● MATERIALS PROVIDED:
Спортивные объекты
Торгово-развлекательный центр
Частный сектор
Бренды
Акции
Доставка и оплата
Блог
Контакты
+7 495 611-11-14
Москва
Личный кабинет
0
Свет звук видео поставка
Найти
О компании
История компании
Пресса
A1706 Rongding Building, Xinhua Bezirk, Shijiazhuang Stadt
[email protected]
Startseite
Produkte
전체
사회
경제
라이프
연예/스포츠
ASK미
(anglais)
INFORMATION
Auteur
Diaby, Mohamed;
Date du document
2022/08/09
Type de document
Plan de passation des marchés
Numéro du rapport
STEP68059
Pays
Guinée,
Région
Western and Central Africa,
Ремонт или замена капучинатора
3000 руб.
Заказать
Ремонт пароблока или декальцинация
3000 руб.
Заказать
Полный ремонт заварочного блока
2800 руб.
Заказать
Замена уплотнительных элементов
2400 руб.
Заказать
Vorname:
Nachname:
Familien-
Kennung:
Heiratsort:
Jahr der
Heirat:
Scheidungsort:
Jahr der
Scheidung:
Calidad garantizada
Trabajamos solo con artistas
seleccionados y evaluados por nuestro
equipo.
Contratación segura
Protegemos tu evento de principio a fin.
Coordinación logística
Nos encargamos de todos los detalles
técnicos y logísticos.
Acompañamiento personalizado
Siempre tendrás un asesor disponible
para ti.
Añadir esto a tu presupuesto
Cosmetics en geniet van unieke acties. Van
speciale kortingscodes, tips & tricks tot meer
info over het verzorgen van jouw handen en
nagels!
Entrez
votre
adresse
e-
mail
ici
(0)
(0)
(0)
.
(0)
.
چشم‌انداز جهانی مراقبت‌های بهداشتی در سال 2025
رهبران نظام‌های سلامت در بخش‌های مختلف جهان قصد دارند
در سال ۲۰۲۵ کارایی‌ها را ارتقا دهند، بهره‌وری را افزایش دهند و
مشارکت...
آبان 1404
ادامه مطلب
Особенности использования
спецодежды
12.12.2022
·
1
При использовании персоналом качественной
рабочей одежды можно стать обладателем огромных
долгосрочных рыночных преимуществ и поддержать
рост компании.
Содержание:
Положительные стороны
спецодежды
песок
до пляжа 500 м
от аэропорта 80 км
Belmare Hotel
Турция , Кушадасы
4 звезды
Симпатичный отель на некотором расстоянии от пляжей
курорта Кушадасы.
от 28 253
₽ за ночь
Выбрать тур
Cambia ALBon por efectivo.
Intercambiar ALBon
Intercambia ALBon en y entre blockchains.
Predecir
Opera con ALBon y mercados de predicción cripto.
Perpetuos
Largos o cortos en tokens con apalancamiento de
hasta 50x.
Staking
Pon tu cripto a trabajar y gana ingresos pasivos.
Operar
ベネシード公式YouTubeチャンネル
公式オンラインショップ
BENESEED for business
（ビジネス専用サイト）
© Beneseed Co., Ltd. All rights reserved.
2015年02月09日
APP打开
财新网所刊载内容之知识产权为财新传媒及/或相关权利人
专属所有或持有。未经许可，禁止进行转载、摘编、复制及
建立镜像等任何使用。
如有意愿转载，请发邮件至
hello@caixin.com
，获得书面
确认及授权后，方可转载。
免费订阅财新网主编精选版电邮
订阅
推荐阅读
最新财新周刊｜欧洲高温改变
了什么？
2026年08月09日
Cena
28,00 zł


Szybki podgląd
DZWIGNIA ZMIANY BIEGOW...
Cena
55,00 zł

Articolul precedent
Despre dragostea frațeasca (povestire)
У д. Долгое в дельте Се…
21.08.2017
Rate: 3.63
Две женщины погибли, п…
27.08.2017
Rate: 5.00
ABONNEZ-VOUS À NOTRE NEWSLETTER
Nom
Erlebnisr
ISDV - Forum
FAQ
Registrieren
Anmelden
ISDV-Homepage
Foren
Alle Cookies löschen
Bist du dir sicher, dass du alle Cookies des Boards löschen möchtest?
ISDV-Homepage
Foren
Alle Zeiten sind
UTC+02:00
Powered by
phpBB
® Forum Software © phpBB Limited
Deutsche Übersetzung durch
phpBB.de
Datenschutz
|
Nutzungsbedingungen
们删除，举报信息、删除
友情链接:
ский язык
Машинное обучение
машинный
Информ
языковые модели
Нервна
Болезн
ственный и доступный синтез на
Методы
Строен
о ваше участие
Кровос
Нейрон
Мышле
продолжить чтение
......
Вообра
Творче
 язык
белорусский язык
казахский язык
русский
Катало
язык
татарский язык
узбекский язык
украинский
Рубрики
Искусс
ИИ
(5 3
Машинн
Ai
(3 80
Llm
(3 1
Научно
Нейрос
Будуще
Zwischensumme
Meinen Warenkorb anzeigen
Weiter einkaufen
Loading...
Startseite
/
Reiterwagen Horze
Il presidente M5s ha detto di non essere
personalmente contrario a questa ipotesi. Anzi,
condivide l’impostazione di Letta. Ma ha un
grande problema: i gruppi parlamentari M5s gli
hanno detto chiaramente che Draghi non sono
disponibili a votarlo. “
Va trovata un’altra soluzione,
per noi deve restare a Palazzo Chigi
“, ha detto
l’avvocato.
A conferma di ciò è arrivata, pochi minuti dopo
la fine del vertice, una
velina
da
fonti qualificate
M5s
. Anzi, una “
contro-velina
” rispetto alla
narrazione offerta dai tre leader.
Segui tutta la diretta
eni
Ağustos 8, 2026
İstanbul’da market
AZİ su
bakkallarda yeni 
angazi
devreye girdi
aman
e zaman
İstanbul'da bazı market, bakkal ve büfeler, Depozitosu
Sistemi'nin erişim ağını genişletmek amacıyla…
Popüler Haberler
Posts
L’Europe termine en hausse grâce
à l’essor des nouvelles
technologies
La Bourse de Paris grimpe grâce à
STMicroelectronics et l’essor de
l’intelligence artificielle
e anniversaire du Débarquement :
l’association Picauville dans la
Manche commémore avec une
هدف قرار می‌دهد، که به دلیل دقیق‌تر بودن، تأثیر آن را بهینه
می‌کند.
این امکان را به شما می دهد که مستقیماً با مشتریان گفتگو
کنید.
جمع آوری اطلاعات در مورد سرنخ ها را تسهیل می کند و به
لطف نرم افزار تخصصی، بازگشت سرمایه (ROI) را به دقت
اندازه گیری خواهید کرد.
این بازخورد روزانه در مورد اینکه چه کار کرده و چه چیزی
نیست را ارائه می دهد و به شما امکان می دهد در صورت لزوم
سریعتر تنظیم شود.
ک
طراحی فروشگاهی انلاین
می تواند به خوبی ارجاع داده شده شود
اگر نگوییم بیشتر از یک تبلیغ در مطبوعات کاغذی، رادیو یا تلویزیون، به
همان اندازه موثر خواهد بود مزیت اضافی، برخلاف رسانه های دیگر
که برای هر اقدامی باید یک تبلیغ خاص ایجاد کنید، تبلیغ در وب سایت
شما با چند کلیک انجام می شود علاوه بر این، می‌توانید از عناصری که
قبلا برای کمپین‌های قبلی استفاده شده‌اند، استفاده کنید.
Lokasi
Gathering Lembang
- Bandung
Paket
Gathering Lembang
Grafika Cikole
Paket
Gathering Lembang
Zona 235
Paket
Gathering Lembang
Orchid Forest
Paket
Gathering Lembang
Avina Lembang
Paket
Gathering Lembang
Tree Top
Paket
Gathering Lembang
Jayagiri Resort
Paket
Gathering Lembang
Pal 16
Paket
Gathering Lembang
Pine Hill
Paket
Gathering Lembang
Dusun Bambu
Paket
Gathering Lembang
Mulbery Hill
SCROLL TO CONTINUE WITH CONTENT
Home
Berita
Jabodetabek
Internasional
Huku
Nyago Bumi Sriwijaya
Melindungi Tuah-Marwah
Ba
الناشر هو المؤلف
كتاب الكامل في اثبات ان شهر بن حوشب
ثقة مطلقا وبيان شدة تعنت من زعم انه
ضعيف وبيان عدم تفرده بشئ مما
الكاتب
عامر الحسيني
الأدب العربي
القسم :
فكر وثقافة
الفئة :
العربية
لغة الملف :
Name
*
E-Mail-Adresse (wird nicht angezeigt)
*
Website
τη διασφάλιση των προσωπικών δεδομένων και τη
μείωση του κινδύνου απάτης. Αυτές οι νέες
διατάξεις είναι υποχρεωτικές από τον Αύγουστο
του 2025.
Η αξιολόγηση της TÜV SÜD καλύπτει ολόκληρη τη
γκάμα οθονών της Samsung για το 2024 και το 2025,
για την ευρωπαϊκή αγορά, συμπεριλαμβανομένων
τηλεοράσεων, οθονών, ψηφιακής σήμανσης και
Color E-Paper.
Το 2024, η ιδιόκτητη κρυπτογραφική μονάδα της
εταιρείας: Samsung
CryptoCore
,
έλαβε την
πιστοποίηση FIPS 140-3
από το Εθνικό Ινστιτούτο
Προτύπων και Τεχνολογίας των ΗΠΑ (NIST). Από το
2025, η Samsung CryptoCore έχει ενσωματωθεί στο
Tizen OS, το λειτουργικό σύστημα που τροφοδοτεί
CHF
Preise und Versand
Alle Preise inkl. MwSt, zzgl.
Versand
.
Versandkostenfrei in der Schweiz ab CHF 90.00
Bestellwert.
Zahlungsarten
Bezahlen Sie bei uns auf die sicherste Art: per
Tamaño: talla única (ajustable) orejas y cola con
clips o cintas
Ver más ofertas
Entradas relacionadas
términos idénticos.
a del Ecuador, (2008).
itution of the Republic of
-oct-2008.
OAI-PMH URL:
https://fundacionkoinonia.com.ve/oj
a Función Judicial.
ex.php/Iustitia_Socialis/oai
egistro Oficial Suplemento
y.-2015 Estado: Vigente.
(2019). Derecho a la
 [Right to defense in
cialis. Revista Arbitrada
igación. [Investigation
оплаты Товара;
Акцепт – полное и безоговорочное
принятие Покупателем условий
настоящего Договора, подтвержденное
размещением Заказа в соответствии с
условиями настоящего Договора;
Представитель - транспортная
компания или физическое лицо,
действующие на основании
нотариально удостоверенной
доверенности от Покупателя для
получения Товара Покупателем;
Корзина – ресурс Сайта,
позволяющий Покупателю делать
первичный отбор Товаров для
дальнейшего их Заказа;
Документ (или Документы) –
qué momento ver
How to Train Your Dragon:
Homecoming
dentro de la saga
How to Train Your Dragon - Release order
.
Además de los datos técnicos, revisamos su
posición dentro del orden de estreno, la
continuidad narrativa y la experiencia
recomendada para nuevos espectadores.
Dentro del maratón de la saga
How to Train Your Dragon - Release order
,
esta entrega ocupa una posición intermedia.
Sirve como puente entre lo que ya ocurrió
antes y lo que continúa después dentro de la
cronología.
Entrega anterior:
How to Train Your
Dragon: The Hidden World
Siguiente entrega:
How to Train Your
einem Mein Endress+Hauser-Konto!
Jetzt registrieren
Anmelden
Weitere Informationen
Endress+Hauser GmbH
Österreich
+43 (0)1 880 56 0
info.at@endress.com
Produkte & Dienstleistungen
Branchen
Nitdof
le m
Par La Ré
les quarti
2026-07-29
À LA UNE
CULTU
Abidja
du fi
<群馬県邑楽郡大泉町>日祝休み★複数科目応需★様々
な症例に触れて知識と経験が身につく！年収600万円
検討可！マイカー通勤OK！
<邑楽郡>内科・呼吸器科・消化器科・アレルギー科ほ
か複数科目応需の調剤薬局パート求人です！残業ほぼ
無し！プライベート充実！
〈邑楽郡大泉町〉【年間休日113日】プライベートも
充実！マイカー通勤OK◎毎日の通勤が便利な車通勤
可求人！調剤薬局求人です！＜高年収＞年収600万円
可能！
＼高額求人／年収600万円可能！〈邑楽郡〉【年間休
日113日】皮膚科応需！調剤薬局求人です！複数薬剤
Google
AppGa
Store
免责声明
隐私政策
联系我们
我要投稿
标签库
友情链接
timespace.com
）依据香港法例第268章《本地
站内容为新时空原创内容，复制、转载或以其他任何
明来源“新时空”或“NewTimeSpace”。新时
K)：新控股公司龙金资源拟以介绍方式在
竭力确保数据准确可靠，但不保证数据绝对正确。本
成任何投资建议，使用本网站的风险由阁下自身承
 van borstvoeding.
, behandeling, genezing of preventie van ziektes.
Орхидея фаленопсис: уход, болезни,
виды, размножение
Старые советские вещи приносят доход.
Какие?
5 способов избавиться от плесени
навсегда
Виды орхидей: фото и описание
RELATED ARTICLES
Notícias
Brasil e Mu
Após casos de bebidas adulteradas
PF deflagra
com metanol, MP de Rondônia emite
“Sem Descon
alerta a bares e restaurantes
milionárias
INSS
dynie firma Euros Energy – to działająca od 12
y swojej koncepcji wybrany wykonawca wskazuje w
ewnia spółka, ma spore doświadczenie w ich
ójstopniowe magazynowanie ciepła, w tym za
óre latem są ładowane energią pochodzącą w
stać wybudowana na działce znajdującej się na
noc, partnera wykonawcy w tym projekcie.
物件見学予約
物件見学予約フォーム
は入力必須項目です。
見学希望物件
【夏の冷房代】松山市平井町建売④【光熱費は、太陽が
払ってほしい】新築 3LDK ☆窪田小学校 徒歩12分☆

● TASK OBJECTIVE:
Copy out every line of the listing that contains the string "ALBon".

● REPLY:
Cambia ALBon por efectivo.
Intercambiar ALBon
Intercambia ALBon en y entre blockchains.
Opera con ALBon y mercados de predicción cripto.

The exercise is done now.